Pelas emendas individuais do deputado do PSB, a cidade recebeu R$ 20.811.282,00 ao todo. Uma parte dessa cifra foi alocada em contratos com titularidades suspeitas, mencionados por Gilmar Mendes na decisão sobre a operação.
R$ 20.811.282,00
Total de emendas individuais de Júnior Mano indicadas a Nova Russas (2020-2024)
Por meio de nota, a Prefeitura explicou que todas as emendas federais destinadas ao município foram repassadas "conforme o cronograma financeiro estabelecido e executado de acordo com os respectivos planos de trabalho".
Os recursos foram aplicados em ações e obras que beneficiaram diretamente a população, com destaque para as áreas de saúde e infraestrutura. A utilização dos valores seguiu rigorosamente a legislação vigente e foi submetida à análise dos órgãos de controle. A Controladoria-Geral da União (CGU), inclusive, realizou fiscalização específica e atestou a regularidade dos investimentosPrefeitura de Nova Russas
Nota enviada ao PontoPoder
A administração também afirmou que "os contratos foram firmados com diversas empresas após procedimentos licitatórios específicos, de acordo com a legislação vigente, para a execução de serviços previstos nos planos de trabalho e cronogramas de execuções".

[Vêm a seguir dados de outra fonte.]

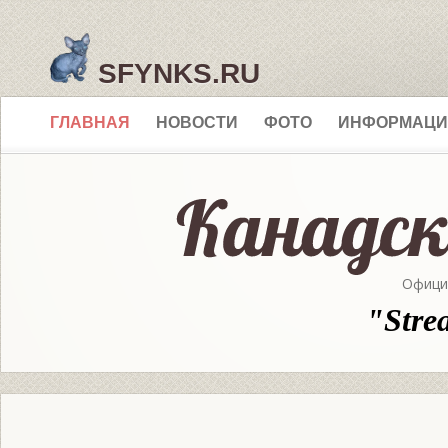
SFYNKS.RU
ГЛАВНАЯ
НОВОСТИ
ФОТО
ИНФОРМАЦИ
Офици
"Stre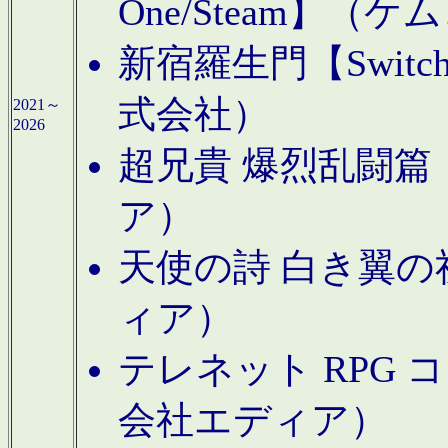
One/Steam】（ケ
新宿羅生門【Swi
式会社）
2021～
2026
超兄貴 爆烈乱闘篇【
ア）
天使の詩 白き翼の祈
ィア）
テレネット RPG 
会社エディア）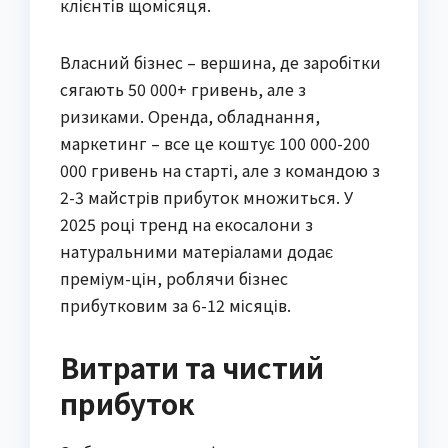
клієнтів щомісяця.
Власний бізнес – вершина, де заробітки
сягають 50 000+ гривень, але з
ризиками. Оренда, обладнання,
маркетинг – все це коштує 100 000-200
000 гривень на старті, але з командою з
2-3 майстрів прибуток множиться. У
2025 році тренд на екосалони з
натуральними матеріалами додає
преміум-цін, роблячи бізнес
прибутковим за 6-12 місяців.
Витрати та чистий
прибуток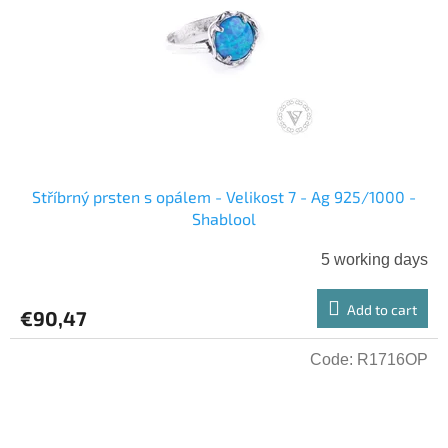
Stříbrný prsten s opálem - Velikost 7 - Ag 925/1000 -
Shablool
5 working days
Add to cart
€90,47
Code:
R1716OP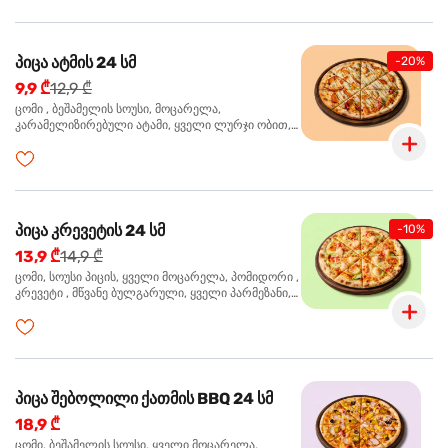
პიცა ატმის 24 სმ
-20%
9,9 ₾
12,9 ₾
ცომი , ბეშამელის სოუსი, მოცარელა,
კარამელიზირებული ატამი, ყველი ლურჯი ობით,
ძმარი ბალზამიკო, სალათი რუკოლა, ორეგანო
პიცა კრევეტის 24 სმ
-10%
13,9 ₾
14,9 ₾
ცომი, სოუსი პიცის, ყველი მოცარელა, პომიდორი ,
კრევეტი , მწვანე ბულგარული, ყველი პარმეზანი,
მწვანე ხახვი, სეზამის მარცვლის ნაზავი, ორეგანო
პიცა შებოლილი ქათმის BBQ 24 სმ
18,9 ₾
ცომი, ბეშამელის სოუსი, ყველი მოცარელა,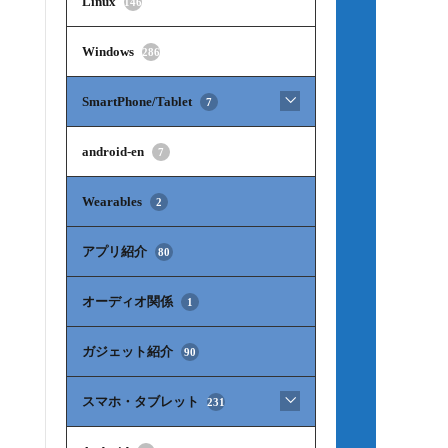
Linux
146
Windows
286
SmartPhone/Tablet
7
android-en
7
Wearables
2
アプリ紹介
80
オーディオ関係
1
ガジェット紹介
90
スマホ・タブレット
231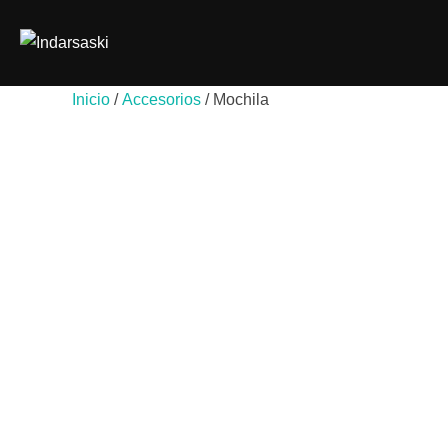
Saltar
al
contenido
Inicio
/
Accesorios
/ Mochila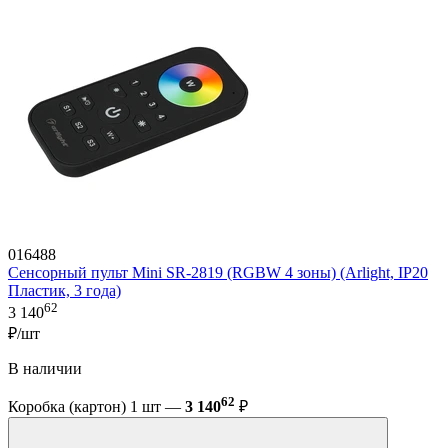
016488
Сенсорный пульт Mini SR-2819 (RGBW 4 зоны) (Arlight, IP20
Пластик, 3 года)
62
3 140
₽/шт
В наличии
62
Коробка (картон) 1 шт —
3 140
₽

O QUE CONSTA NA INVESTIGAÇÃO
No levantamento do PontoPoder, a cidade de Nova Russas aparece como líder na destinação de emendas individuais de finalidade definida e de transferências especiais entre 2021 e 2024, época referente ao primeiro mandato de Giordanna Mano como prefeita, com pouco mais de R$ 18 milhões no período específico. Em 2021, o valor destinado a Nova Russas mais que dobra em relação ao ano anterior. Antes da gestão da prefeita, Júnior Mano chegou a ser vice-prefeito do Município, ao lado do então prefeito Rafael Pedrosa.
A investigação da PF aponta que há contratos do Município celebrados com a empresa Shekinah Construções e Locações. O proprietário é Wilson Sousa Cavalcante (PSB), vice-prefeito de Monsenhor Tabosa e um dos nomes citados no inquérito da Polícia Federal. Ele ainda não se manifestou sobre as investigações.
A peça do ministro do STF aponta conversas entre o assessor Adriano Almeida Bezerra, ligado ao gabinete do parlamentar na época das investigações, e outros atores, em municípios como Nova Russas, na qual o valor total da emenda seria negociado junto ao “pedágio” e prontamente validado.
A Polícia Federal aponta que os contratos eram "executados por empresas associadas ao grupo de Bebeto, exemplo da MK Serviços, LOCAX e Shekinah Construções. Esta última, pertencente a Wilson Sousa Cavalcante, vice-prefeito de Monsenhor Tabosa e aliado politico de Junior Mano, foi contratada na gestão da prefeita de Nova Russas, esposa do deputado, em processo questionado e noticiado em mídia desabonadora por indícios de direcionamento e superfaturamento".